Stat 585 - Databases and R

class: center, middle, inverse, title-slide

.title[
# Stat 585 - Databases and R
]
.author[
### Heike Hofmann and Susan Vanderplas
]

---

## Outline

- a bit about databases

- linking R to a (local) data base

- investigate the FARS data

Resources:

- RStudio's [approach to databases](https://db.rstudio.com/)

- `vignette("two-table", package="dplyr")` (for joining tables - material that was covered in Stat 579)

---

## Why databases?

What is a database?

- A collection of data

- A set of rules to manipulate data

Why are databases important?

- Efficient manipulation of large data sets

- Convenient processing of data

- Integration of multiple sources of data

- Access to a shared resource

---

## Relational Databases

- Database is collection of tables and links (normal form)

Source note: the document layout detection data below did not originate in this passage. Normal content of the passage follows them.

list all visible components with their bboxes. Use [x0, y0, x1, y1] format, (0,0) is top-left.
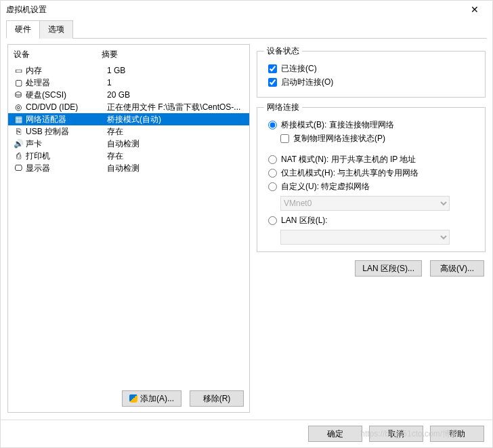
- lanseg-label: LAN 区段(L):: [281, 215, 328, 226]
- device-row-2[interactable]: ⛁硬盘(SCSI)20 GB: [8, 89, 249, 101]
- device-name: 内存: [26, 65, 107, 77]
- device-row-0[interactable]: ▭内存1 GB: [8, 64, 249, 77]
- device-row-5[interactable]: ⎘USB 控制器存在: [8, 125, 249, 138]
- device-row-4[interactable]: ▦网络适配器桥接模式(自动): [8, 113, 249, 125]
- ok-button[interactable]: 确定: [308, 426, 362, 442]
- dialog-title: 虚拟机设置: [6, 4, 47, 16]
- device-name: 硬盘(SCSI): [26, 89, 107, 101]
- device-name: 处理器: [26, 77, 107, 89]
- sound-icon: 🔊: [12, 139, 24, 148]
- remove-button[interactable]: 移除(R): [190, 390, 244, 407]
- printer-icon: ⎙: [12, 151, 24, 161]
- device-state-group: 设备状态 已连接(C) 启动时连接(O): [257, 45, 486, 98]
- custom-radio[interactable]: [268, 182, 277, 191]
- tab-options[interactable]: 选项: [39, 20, 73, 39]
- network-connection-legend: 网络连接: [264, 102, 302, 113]
- usb-icon: ⎘: [12, 127, 24, 136]
- device-row-7[interactable]: ⎙打印机存在: [8, 150, 249, 162]
- lanseg-radio[interactable]: [268, 216, 277, 225]
- display-icon: 🖵: [12, 163, 24, 173]
- cancel-button[interactable]: 取消: [369, 426, 423, 442]
- device-summary: 1 GB: [107, 66, 246, 75]
- device-summary: 自动检测: [107, 138, 246, 150]
- cpu-icon: ▢: [12, 78, 24, 87]
- add-button[interactable]: 添加(A)...: [122, 390, 181, 407]
- device-name: USB 控制器: [26, 126, 107, 138]
- cd-icon: ◎: [12, 102, 24, 112]
- device-row-3[interactable]: ◎CD/DVD (IDE)正在使用文件 F:\迅雷下载\CentOS-...: [8, 101, 249, 113]
- col-device: 设备: [14, 49, 102, 60]
- col-summary: 摘要: [102, 49, 244, 60]
- device-row-8[interactable]: 🖵显示器自动检测: [8, 162, 249, 174]
- network-connection-group: 网络连接 桥接模式(B): 直接连接物理网络 复制物理网络连接状态(P) NAT…: [257, 102, 486, 252]
- custom-label: 自定义(U): 特定虚拟网络: [281, 181, 370, 192]
- device-summary: 自动检测: [107, 163, 246, 174]
- bridged-label: 桥接模式(B): 直接连接物理网络: [281, 119, 394, 131]
- custom-vmnet-select: VMnet0: [280, 196, 450, 211]
- tab-bar: 硬件 选项: [6, 20, 487, 39]
- device-summary: 正在使用文件 F:\迅雷下载\CentOS-...: [107, 102, 246, 113]
- lan-segments-button[interactable]: LAN 区段(S)...: [355, 260, 422, 277]
- device-summary: 20 GB: [107, 90, 246, 100]
- device-summary: 存在: [107, 126, 246, 138]
- connected-label: 已连接(C): [281, 63, 317, 75]
- device-name: CD/DVD (IDE): [26, 102, 107, 112]
- hostonly-radio[interactable]: [268, 169, 277, 178]
- device-name: 网络适配器: [26, 114, 107, 125]
- nat-label: NAT 模式(N): 用于共享主机的 IP 地址: [281, 154, 416, 165]
- nic-icon: ▦: [12, 115, 24, 124]
- advanced-button[interactable]: 高级(V)...: [430, 260, 484, 277]
- replicate-label: 复制物理网络连接状态(P): [293, 133, 385, 144]
- lanseg-select: [280, 230, 450, 245]
- help-button[interactable]: 帮助: [430, 426, 484, 442]
- device-row-1[interactable]: ▢处理器1: [8, 77, 249, 89]
- disk-icon: ⛁: [12, 90, 24, 100]
- device-summary: 桥接模式(自动): [107, 114, 246, 125]
- connect-at-poweron-label: 启动时连接(O): [281, 77, 333, 88]
- device-summary: 存在: [107, 150, 246, 162]
- hostonly-label: 仅主机模式(H): 与主机共享的专用网络: [281, 167, 419, 179]
- device-state-legend: 设备状态: [264, 45, 302, 57]
- nat-radio[interactable]: [268, 155, 277, 164]
- device-list[interactable]: ▭内存1 GB▢处理器1⛁硬盘(SCSI)20 GB◎CD/DVD (IDE)正…: [8, 64, 249, 385]
- device-list-panel: 设备 摘要 ▭内存1 GB▢处理器1⛁硬盘(SCSI)20 GB◎CD/DVD …: [7, 44, 250, 413]
- device-summary: 1: [107, 78, 246, 87]
- close-icon[interactable]: ✕: [461, 4, 488, 15]
- device-name: 显示器: [26, 163, 107, 174]
- memory-icon: ▭: [12, 66, 24, 75]
- replicate-checkbox[interactable]: [280, 134, 289, 143]
- device-name: 声卡: [26, 138, 107, 150]
- connected-checkbox[interactable]: [268, 64, 277, 73]
- bridged-radio[interactable]: [268, 121, 277, 129]
- shield-icon: [129, 394, 137, 403]
- settings-panel: 设备状态 已连接(C) 启动时连接(O) 网络连接 桥接模式(B): 直接连接物…: [257, 44, 486, 413]
- connect-at-poweron-checkbox[interactable]: [268, 78, 277, 87]
- device-row-6[interactable]: 🔊声卡自动检测: [8, 138, 249, 150]
- tab-hardware[interactable]: 硬件: [6, 20, 40, 39]
- device-name: 打印机: [26, 150, 107, 162]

- SQL (Structured Query Language) for querying

- DBMS (Database Management System) and managing data

---

## Structured Query Language (SQL)

- Structured Query Language (1970, E Codds)

- Programming language used for accessing data in a database

-  ANSI standard since 1986, ISO standard since 1987

- Still some portability issues between software systems!

- We'll mainly focus on SQL queries to access data

---

## Syntax

-  SQL is not case sensitive.

- Some systems require a semi-colon `;` at the end of each line.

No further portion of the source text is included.